Aim of the exercise
Report all lines from the entries below in which "produit" appears.

Extracted page text data
^^^^
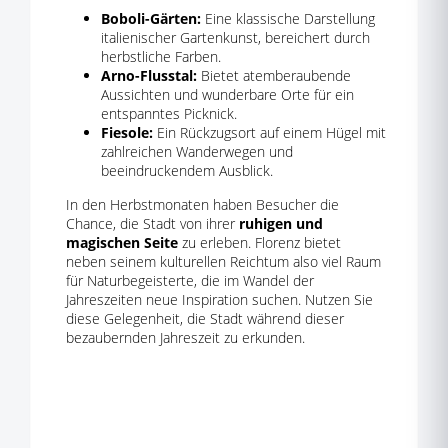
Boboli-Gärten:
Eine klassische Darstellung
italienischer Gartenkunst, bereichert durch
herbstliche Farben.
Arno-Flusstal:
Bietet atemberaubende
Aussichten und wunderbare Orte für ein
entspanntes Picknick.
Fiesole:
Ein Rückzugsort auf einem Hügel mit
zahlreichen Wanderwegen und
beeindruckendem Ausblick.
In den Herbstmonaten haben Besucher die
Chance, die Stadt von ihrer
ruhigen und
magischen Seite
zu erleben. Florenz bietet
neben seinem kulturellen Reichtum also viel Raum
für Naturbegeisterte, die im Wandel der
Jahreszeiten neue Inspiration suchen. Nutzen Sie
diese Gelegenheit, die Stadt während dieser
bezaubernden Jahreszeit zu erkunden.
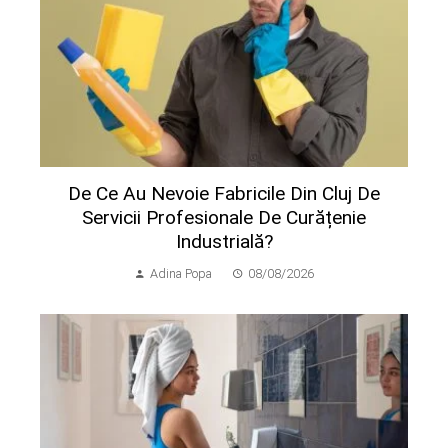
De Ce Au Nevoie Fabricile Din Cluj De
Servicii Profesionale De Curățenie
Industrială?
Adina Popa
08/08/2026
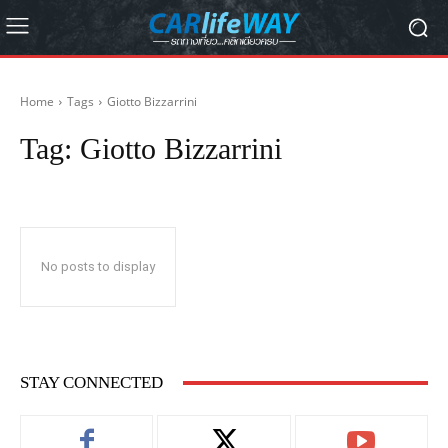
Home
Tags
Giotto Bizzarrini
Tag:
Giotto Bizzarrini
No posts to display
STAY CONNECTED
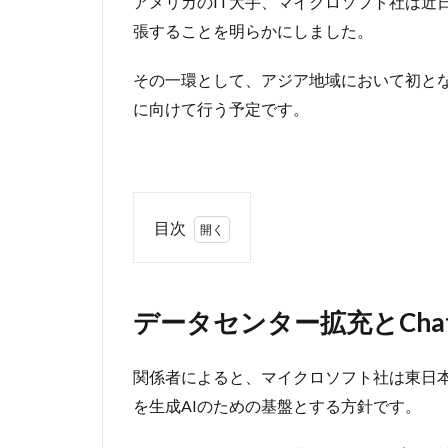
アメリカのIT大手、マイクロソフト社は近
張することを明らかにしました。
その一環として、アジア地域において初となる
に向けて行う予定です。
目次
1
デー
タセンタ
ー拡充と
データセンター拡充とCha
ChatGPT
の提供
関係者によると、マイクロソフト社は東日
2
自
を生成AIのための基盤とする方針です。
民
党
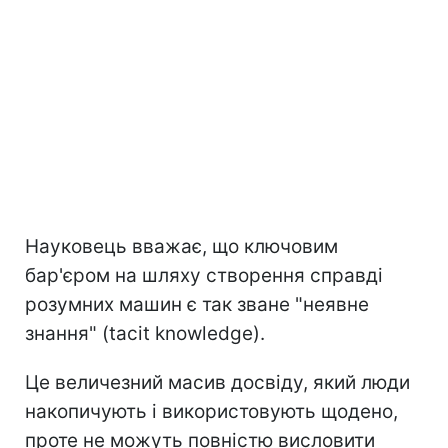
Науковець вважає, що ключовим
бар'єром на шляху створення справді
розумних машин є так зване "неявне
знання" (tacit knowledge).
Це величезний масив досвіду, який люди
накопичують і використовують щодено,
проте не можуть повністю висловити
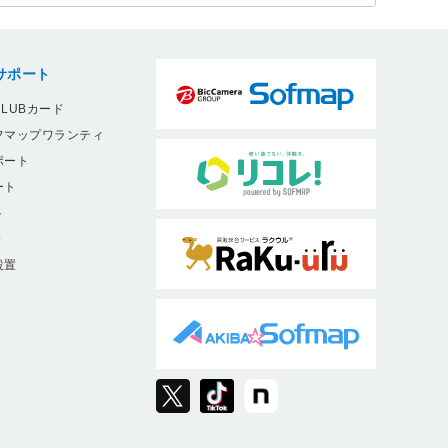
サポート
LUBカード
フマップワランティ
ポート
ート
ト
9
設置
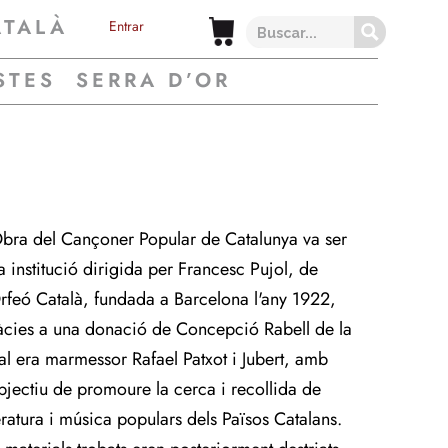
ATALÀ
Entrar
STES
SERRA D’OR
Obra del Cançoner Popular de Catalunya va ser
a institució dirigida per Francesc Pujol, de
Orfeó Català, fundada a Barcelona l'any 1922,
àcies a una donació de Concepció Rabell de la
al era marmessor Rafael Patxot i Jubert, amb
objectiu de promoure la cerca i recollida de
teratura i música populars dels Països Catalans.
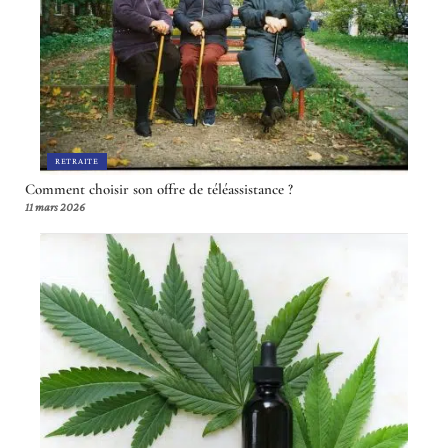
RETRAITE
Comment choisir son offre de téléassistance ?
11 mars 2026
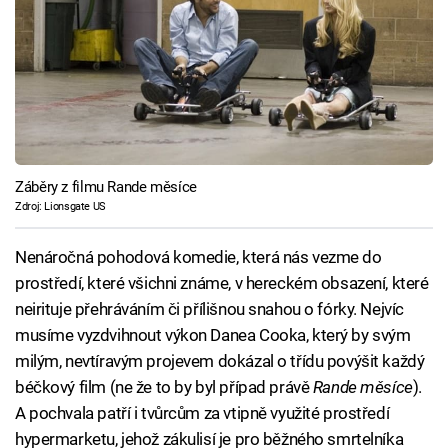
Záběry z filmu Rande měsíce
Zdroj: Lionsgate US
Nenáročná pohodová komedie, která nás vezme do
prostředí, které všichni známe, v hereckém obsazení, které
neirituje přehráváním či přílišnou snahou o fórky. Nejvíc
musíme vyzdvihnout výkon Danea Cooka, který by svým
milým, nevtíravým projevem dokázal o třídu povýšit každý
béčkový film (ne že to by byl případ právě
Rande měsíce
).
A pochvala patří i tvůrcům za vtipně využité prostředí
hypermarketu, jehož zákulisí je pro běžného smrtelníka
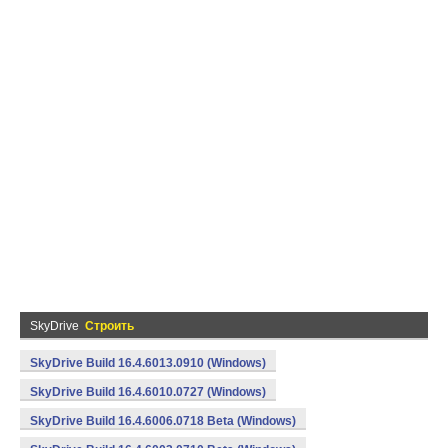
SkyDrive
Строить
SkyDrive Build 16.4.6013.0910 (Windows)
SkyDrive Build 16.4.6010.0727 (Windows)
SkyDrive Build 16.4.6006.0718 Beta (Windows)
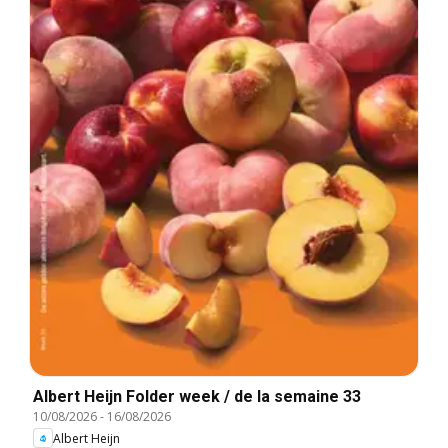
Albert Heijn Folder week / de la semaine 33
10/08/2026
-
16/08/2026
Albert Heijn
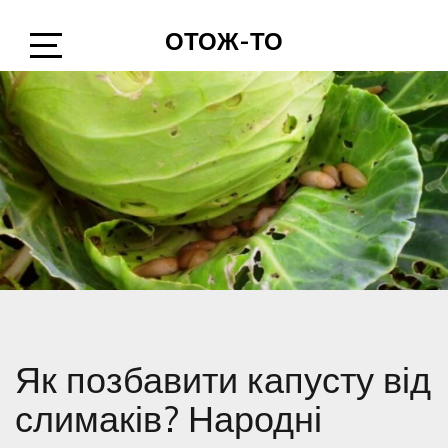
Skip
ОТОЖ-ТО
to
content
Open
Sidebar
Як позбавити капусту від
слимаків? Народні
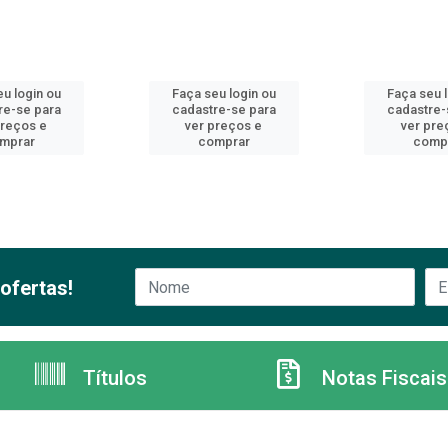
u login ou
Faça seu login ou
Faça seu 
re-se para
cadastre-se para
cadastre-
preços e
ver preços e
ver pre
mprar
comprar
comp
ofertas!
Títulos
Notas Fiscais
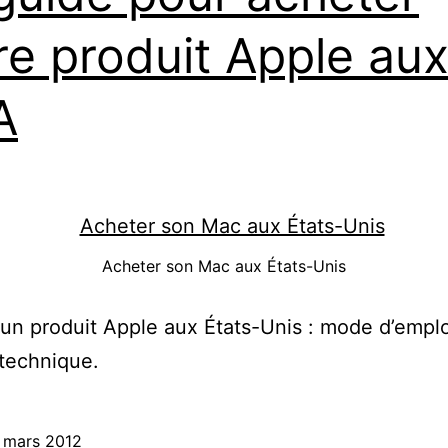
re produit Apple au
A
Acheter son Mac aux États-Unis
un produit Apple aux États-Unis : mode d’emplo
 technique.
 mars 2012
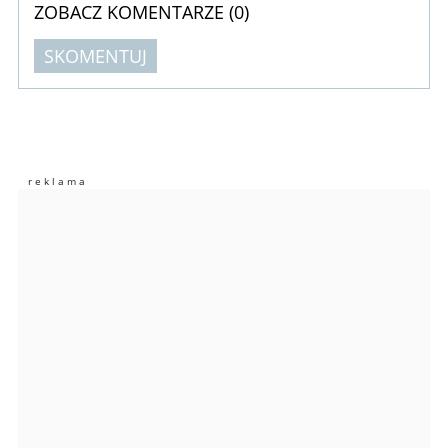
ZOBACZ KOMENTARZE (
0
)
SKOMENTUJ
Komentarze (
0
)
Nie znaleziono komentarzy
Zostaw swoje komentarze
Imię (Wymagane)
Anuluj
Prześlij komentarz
^^^^
Finished exercise
re produit Apple au
un produit Apple aux États-Unis : mode d’emplo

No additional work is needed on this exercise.